#Installation of the HTML Generating tools and Web Site This page explains setup of combined build and web app. If you are only installing one or the other you may skip some steps.
- Go
- Docker
- About 10 GB of memory for the build server, much less for only the web app
- GCS bucket optional for cloud hosting
- Attached block storage device for cloud hosting
These instructions assume that you will work directly under $HOME. Change the top level directory if you are working in another location.
Get the source from GitHub
git clone git://github.com/alexamies/buddhist-dictionary
git clone git://github.com/alexamies/chinesenotes.com
Check whether you have nodejs installed
node -v
If needed install nodejs.
cd web-resources
To install the MD Web components and dependencies:
npm install
npm install --save-dev babel-core babel-loader babel-preset-es2015
To compile the JavaScript source run
npm run build
# Install Go lang
cd buddhist-dictionary
First time setup:
export BUCKET={your bucket}
gsutil mb gs://$BUCKET
gsutil web set -m index.html -e 404.html gs://$BUCKET
When generating new content
The JSON file containing the version of the dictionary for the web client should be cached to reduce download time and cost.
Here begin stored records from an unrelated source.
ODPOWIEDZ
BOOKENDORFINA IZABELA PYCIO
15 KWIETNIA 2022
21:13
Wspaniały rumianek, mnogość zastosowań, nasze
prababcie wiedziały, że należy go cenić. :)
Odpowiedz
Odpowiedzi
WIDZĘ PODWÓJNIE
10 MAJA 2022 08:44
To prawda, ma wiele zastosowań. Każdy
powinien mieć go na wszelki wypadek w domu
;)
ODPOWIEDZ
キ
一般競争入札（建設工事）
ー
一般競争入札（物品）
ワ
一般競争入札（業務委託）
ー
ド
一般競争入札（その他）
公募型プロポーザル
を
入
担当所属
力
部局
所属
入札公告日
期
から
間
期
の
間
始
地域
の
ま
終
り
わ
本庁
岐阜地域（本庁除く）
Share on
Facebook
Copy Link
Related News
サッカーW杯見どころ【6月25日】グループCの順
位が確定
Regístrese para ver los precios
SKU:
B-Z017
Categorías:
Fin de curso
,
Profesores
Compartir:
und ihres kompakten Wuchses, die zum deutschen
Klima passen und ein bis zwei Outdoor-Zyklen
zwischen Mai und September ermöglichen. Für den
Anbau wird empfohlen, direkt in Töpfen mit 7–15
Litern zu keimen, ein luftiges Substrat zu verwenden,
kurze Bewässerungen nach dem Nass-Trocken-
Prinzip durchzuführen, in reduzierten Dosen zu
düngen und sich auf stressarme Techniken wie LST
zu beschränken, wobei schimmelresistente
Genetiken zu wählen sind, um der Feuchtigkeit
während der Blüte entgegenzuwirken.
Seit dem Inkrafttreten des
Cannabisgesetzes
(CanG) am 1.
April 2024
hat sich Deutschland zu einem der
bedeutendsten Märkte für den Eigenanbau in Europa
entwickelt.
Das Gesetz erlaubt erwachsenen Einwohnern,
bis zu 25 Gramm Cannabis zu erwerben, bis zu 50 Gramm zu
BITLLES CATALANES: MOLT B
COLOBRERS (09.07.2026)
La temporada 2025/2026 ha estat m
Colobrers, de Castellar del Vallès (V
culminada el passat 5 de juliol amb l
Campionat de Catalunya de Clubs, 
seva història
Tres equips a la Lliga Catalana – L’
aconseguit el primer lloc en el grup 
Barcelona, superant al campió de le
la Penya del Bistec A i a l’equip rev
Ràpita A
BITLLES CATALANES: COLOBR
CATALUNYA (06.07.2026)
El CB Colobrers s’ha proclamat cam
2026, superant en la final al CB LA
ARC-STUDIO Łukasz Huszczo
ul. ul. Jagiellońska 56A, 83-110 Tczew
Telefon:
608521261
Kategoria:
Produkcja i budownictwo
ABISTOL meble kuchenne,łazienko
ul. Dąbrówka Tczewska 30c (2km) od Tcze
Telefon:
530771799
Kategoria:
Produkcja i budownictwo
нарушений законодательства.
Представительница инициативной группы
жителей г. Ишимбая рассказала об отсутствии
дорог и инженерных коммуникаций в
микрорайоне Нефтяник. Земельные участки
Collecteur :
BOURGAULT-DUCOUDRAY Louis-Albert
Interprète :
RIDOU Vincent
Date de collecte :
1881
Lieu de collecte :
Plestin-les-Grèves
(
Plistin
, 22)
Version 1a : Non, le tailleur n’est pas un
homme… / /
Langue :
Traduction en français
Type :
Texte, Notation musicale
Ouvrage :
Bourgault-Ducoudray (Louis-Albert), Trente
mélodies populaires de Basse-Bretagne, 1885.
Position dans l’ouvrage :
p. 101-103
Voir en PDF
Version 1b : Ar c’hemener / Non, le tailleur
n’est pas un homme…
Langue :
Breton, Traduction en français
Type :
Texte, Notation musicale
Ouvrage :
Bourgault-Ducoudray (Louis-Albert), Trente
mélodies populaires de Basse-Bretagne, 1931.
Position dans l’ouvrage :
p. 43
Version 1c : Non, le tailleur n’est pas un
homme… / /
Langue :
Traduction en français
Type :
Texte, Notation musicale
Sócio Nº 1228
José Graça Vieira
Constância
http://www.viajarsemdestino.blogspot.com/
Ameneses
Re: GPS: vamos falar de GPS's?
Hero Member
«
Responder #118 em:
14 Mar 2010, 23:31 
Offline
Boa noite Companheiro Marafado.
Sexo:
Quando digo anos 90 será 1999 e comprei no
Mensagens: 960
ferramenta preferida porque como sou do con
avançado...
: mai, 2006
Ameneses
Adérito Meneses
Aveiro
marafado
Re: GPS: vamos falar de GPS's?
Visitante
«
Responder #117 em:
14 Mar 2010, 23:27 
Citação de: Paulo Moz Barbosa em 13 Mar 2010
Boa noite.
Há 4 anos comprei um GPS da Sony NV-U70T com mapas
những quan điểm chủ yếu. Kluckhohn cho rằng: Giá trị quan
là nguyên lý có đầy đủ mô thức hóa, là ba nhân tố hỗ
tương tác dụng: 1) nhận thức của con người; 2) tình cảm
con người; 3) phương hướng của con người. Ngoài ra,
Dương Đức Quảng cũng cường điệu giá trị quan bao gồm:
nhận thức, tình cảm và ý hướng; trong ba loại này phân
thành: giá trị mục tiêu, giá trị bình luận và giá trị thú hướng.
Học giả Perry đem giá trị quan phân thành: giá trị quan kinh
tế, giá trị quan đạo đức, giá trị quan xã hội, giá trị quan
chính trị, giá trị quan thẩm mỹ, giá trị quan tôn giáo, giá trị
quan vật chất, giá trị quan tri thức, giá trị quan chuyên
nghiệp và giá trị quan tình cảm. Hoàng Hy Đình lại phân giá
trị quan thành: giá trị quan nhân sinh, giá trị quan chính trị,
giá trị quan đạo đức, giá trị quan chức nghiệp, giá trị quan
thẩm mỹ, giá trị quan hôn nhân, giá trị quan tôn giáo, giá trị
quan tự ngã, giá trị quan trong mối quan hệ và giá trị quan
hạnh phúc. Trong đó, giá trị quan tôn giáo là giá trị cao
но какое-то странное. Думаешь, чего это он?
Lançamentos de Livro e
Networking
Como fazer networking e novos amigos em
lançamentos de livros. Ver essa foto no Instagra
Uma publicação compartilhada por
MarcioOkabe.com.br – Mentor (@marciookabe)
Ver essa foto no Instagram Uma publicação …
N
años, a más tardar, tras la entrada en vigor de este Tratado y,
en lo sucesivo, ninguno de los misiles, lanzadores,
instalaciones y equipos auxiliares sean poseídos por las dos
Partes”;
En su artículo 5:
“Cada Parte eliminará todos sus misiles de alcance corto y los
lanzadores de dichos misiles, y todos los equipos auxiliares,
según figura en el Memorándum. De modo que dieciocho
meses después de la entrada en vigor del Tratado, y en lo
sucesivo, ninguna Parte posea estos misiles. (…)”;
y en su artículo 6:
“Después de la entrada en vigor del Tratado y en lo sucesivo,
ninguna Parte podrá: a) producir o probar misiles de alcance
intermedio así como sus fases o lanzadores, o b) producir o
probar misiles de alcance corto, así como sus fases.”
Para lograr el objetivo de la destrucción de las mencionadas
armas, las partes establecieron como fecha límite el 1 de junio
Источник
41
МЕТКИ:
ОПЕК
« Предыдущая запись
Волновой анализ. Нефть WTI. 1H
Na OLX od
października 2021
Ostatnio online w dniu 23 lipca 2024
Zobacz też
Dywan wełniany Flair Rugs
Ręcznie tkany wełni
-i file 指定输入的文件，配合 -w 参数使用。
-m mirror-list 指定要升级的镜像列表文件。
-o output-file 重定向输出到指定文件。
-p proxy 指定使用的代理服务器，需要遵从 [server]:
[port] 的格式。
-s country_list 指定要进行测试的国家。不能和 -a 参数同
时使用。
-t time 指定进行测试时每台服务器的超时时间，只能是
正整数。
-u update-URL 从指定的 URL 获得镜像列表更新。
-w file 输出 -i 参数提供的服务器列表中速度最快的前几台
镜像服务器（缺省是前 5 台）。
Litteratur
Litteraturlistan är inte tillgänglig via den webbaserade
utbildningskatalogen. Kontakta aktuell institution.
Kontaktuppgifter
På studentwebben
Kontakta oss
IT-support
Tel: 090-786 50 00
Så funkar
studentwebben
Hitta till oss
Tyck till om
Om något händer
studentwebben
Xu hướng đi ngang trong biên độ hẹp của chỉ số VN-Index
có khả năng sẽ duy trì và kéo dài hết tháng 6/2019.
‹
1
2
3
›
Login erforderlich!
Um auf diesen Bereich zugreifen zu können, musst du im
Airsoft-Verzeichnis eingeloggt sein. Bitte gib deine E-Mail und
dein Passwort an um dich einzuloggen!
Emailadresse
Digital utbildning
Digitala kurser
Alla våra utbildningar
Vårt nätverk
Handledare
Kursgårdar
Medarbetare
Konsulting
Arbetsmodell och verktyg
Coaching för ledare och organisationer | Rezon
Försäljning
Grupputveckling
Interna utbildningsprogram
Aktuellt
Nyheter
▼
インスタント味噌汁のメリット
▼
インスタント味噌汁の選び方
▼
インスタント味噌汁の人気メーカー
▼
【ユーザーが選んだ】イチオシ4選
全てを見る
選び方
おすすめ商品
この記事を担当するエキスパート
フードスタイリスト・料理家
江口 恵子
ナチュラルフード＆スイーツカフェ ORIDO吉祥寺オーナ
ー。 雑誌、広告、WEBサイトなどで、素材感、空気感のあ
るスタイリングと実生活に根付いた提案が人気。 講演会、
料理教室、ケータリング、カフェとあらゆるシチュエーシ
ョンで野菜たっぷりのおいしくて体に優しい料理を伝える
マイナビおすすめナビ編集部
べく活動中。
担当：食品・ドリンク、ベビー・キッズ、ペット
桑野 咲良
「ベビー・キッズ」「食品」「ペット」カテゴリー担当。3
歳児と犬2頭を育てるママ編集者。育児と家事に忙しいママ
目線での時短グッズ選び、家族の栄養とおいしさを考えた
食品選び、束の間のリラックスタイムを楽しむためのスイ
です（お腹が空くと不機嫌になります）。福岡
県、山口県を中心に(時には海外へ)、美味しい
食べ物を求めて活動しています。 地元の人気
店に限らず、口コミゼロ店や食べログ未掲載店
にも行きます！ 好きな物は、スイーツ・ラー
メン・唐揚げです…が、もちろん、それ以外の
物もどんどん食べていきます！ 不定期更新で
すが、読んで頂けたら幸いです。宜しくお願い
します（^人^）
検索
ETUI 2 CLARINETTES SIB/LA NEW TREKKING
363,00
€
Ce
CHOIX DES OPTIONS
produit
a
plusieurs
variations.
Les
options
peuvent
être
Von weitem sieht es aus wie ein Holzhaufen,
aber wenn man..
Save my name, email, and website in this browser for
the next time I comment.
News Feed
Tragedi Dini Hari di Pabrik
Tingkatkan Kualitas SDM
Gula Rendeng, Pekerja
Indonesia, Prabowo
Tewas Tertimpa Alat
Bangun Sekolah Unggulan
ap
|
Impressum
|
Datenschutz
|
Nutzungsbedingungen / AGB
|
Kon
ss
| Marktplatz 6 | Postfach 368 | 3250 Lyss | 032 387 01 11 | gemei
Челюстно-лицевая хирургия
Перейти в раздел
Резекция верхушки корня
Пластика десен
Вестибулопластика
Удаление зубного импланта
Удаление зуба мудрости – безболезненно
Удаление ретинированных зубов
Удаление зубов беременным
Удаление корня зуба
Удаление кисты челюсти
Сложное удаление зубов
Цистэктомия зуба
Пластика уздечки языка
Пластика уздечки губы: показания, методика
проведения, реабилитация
Create a bucket for it.
export CBUCKET={your bucket}
# First time
gsutil mb gs://${CBUCKET}
gsutil iam ch allUsers:objectViewer gs://${CBUCKET}
# After updating the dictionary
gsutil -m -h "Cache-Control:public,max-age=3600" \
-h "Content-Type:application/json" \
-h "Content-Encoding:gzip" \
cp -a public-read -r $WEB_DIR/dist/ntireader.json.gz \
Test that content is returned properly:
curl -I http://ntireader.org/cached/ntireader.json.gz
The application uses a Mariadb database.
To start a Docker container with Mariadb and connect to it from a MySQL command
line client execute the command below. First, set environment variable
docker run --name mariadb -p 3306:3306 \
--mount type=bind,source="$(pwd)"/data,target=/ntidata \
docker exec -it mariadb bash
mysql --local-infile=1 -h localhost -u root -p
The data in the database is persistent unless the container is deleted. To restart the database use the command
docker restart mariadb
To load data from other sources connect to the database container
Copy the text files to an object store. If you prefer not to use GCS, then you can use the local file system on the application server. The instructions here are for GCS. See Authenticating to Cloud Platform with Service Accounts for detailed instructions on authentication.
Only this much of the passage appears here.